I recently "tested the waters" of the publishing market to garner interest in my novel about the rise and fall of a college campus ministry. After sending a query to a publisher about my novel, they have asked to view the manuscript. There is definitely a certain excitement and satisfaction that comes with this news. It validates the endless hours of imagination poured on pages. It manifests the goal writers have initially before they set pen to paper or fingers to keyboard. It breeds confidence in our abilities, talents, and gifts to expresses in writing the issues of life in stunning detail. One dilemma exists with this new development in my progress: the novel remains unfinished! With that aforementioned excitement, validation, and satisfaction, an anxiety is now present.
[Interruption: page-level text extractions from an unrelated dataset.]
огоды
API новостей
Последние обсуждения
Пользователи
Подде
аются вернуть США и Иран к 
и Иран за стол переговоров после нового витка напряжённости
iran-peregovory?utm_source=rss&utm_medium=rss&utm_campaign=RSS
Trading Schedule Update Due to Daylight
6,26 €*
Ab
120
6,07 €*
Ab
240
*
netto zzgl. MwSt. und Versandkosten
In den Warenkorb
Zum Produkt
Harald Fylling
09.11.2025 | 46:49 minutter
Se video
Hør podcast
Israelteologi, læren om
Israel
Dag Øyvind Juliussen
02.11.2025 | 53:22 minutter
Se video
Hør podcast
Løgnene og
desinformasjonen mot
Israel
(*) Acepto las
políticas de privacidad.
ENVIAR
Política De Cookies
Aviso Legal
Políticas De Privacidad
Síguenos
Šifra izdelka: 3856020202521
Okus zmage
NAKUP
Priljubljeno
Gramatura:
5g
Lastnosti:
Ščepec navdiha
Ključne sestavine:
There is an "Oops!" in my conscience that exists because I never truly thought there would be much buzz when I sent the query.
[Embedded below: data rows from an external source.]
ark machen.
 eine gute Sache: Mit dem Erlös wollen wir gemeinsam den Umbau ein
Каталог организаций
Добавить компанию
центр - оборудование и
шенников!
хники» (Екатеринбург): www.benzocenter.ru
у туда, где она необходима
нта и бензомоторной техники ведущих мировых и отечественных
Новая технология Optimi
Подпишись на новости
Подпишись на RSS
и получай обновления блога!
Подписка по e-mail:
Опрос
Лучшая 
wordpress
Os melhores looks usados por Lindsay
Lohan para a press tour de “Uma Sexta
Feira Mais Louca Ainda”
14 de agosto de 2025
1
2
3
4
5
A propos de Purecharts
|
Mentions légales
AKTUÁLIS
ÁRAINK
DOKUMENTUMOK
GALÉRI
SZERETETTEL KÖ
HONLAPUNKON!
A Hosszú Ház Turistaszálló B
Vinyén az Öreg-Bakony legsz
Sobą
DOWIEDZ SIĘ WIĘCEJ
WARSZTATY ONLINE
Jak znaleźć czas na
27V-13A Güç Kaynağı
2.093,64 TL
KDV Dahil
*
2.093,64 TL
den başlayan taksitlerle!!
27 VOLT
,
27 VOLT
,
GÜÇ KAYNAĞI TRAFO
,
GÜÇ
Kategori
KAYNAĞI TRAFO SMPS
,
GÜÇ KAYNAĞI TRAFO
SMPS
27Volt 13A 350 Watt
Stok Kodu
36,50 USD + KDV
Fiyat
I instantly flashed back to my mother's cleaning method. When I began the novel, I was writing some each day which became every few days...which became once a week--you get the idea. Now that I have a "visitor"--better yet a suitor--to see my work, it is incomplete and not what I desire it to be.

Therefore, the best advice for any writer--as I now have learned--is to keep writing! Away with the insecurities about who wants our work or what entity will reject us next. We must keep writing! Away with excuses for not getting to a place where we can devote our time to our passion instead of explaining why we are writers with no evidence of our work. Away with the fear that people will not "get us" or will not understand who we are and why we write. We must keep writing! Whatever is preventing us from achieving our goals and seeing our dreams manifested, we must escort those things out of our path, out of our minds, and into the same pile where our rejection letters lie. We must reject the rejections! We must make the insecurities insecure!

In essence, the manuscript request was a wake-up call. Who knows if it will be accepted, but being caught with my house not in order has again set my passion for writing ablaze. We never know when the moment we have been waiting our whole careers for will be laid before us, so we must be ready.

Now, if you'll excuse me, I have some "cleaning" to do...

2 comments:

  1. You switched tense in your first sentence. Other than that a good and useful article.